Data records:
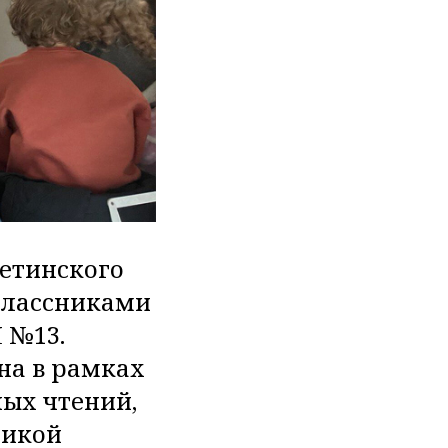
ветинского
еклассниками
 №13.
на в рамках
ых чтений,
ликой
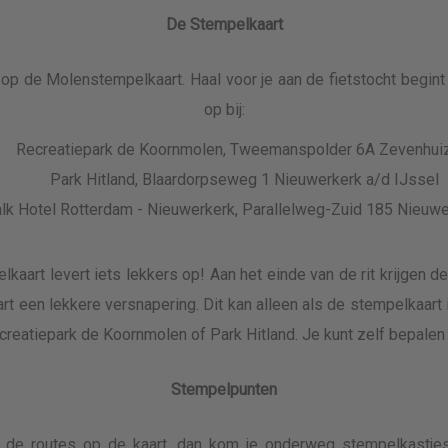
De Stempelkaart
op de Molenstempelkaart. Haal voor je aan de fietstocht begin
op bij:
Recreatiepark de Koornmolen, Tweemanspolder 6A Zevenhu
Park Hitland, Blaardorpseweg 1 Nieuwerkerk a/d IJssel
lk Hotel Rotterdam - Nieuwerkerk, Parallelweg-Zuid 185 Nieuwe
lkaart levert iets lekkers op! Aan het einde van de rit krijgen de
rt een lekkere versnapering. Dit kan alleen als de stempelkaart
ecreatiepark de Koornmolen of Park Hitland. Je kunt zelf bepalen
Stempelpunten
 de routes op de kaart, dan kom je onderweg stempelkastje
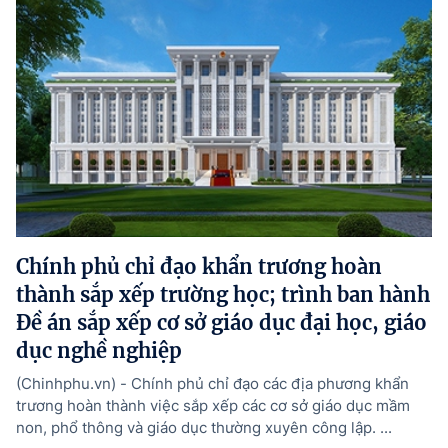
Chính phủ chỉ đạo khẩn trương hoàn
thành sắp xếp trường học; trình ban hành
Đề án sắp xếp cơ sở giáo dục đại học, giáo
dục nghề nghiệp
(Chinhphu.vn) - Chính phủ chỉ đạo các địa phương khẩn
trương hoàn thành việc sắp xếp các cơ sở giáo dục mầm
non, phổ thông và giáo dục thường xuyên công lập. ...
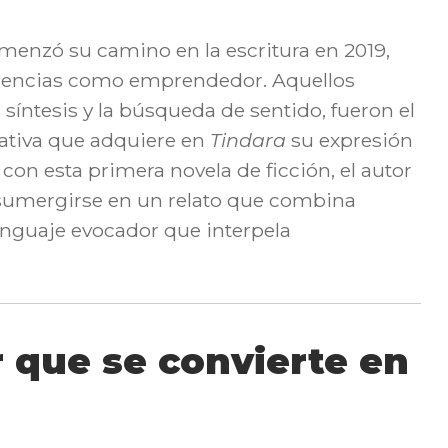
menzó su camino en la escritura en 2019,
iencias como emprendedor. Aquellos
síntesis y la búsqueda de sentido, fueron el
rativa que adquiere en
Tindara
su expresión
con esta primera novela de ficción, el autor
a sumergirse en un relato que combina
enguaje evocador que interpela
r que se convierte en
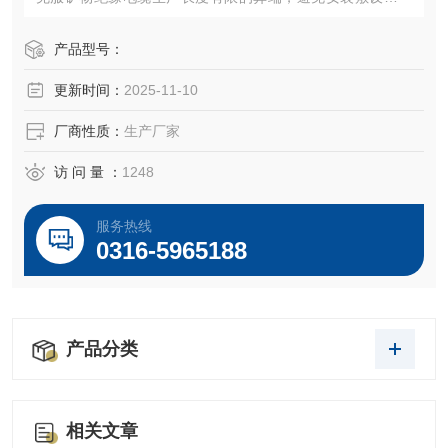
现的中间接头的问题，具有绝缘层不易受潮、安装敷设方便
等优点，随着该产品的不断推广，它的优良性能越来越受广
产品型号：
大客户的认可，现已广泛应用于基础工业及民用建设中
更新时间：
2025-11-10
厂商性质：
生产厂家
特点
访 问 量 ：
1248
YTTW系列金属护套无机矿物绝缘电力电缆的导体采用多股铜
服务热线
绞线，
0316-5965188
产品分类
相关文章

Problem requirements: Lines from the one with "a sumergirse en un relato que combina" through the final line of the listing above: copy them exactly, both ends included, and omit every picture.

Response box:
a sumergirse en un relato que combina
enguaje evocador que interpela
r que se convierte en
现的中间接头的问题，具有绝缘层不易受潮、安装敷设方便
等优点，随着该产品的不断推广，它的优良性能越来越受广
产品型号：
大客户的认可，现已广泛应用于基础工业及民用建设中
更新时间：
2025-11-10
厂商性质：
生产厂家
特点
访 问 量 ：
1248
YTTW系列金属护套无机矿物绝缘电力电缆的导体采用多股铜
服务热线
绞线，
0316-5965188
产品分类
相关文章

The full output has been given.